This document is meant to layout both the high level design of Kapacitor as well and discuss the details of the implementation.
It should be accessible to someone wanting to contribute to Kapacitor.
- Key Concepts
- Data Flow -- How data flows through Kapacitor
- TICKscript -- How TICKscript is implemented (not written yet)
- kapacitord/kapacitor -- How the daemon ties all the pieces together. (not written yet)
Kapacitor is a framework for processing time series data. It follows a flow based programing model. Data flows from node to node and each node is a black box process that can manipulate the data in any way. The data model used to transport data from node to node matches the schema used by InfluxDB, namely measurements, tags and fields. Nodes can be arranged in a directed acyclic graph (DAG).
Users define tasks for Kapacitor to run. A task defines a DAG of nodes that process the data. This task is defined via a DSL named TICKscript. To learn more about how to use and interact with Kapacitor see the docs.
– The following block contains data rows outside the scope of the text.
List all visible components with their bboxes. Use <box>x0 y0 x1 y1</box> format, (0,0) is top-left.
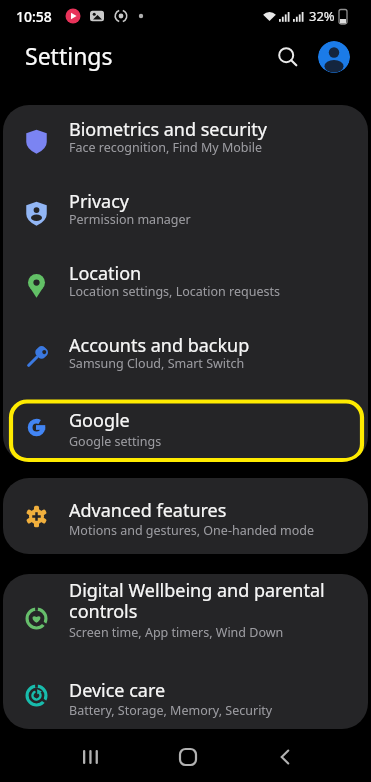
staticText: Battery, Storage, Memory, Security <box>69 702 273 719</box>
button[interactable] <box>318 41 350 73</box>
staticText: Device care <box>69 678 166 703</box>
staticText: Google settings <box>69 433 162 450</box>
staticText: Advanced features <box>69 498 227 523</box>
button[interactable] <box>269 38 307 76</box>
button[interactable]: Google <box>3 393 368 462</box>
staticText: Screen time, App timers, Wind Down <box>69 624 284 641</box>
button[interactable]: Device care <box>3 662 368 729</box>
button[interactable]: Digital Wellbeing and parental controls <box>3 574 368 662</box>
button[interactable]: Biometrics and security <box>3 105 368 177</box>
staticText: Google <box>69 408 130 433</box>
staticText: Samsung Cloud, Smart Switch <box>69 355 245 372</box>
staticText: Privacy <box>69 189 130 214</box>
staticText: Face recognition, Find My Mobile <box>69 139 263 156</box>
staticText: Settings <box>25 40 113 71</box>
staticText: Location settings, Location requests <box>69 283 281 300</box>
staticText: Permission manager <box>69 211 191 228</box>
staticText: Accounts and backup <box>69 333 250 358</box>
staticText: 10:58 <box>16 7 52 26</box>
staticText: 32% <box>309 7 335 25</box>
staticText: Digital Wellbeing and parental controls <box>69 578 325 624</box>
button[interactable]: Advanced features <box>3 478 368 554</box>
button[interactable] <box>267 739 303 775</box>
staticText: Location <box>69 261 142 286</box>
button[interactable]: Accounts and backup <box>3 321 368 393</box>
button[interactable] <box>73 739 109 775</box>
staticText: Biometrics and security <box>69 117 267 142</box>
staticText: Motions and gestures, One-handed mode <box>69 522 315 539</box>
button[interactable]: Privacy <box>3 177 368 249</box>
button[interactable] <box>170 739 206 775</box>
button[interactable]: Location <box>3 249 368 321</box>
A task defines a potentially infinite amount of work to be done. The amount work is determined by the data that is received by the task. Once the source data stream is closed the task is complete. It is normal for a task to never complete but rather run indefinitely. As a result, tasks can be in one of three states, disabled, enabled not executing, and enabled executing. An enabled task is not executing if it encountered an error or its data source was closed.
Data flows from node to node and each node is a black box that can process the data the however it sees fit. In order for a system like this to work the transport method and data model needs to be well defined.
The data model for transporting data has two types:
- Stream -- Data points are passed as single entities.
- Batch -- Data points are passed in groups of data.
A batch consists of a type that describes the common attributes of all data points within the batch and a list of all the individual data points.
A data point consists of a timestamp, a map of fields, and a map of tags. When data points are transfered as a stream not within the context of a batch they also contain information on their scope, i.e database, retention policy and measurement. This data model is schemaless in that the names of fields and tags are arbitrary and opaque to Kapacitor.
Lastly both batches and streamed data points contain information about the group they belong two if the data set has been grouped by any number of dimensions. More on that later.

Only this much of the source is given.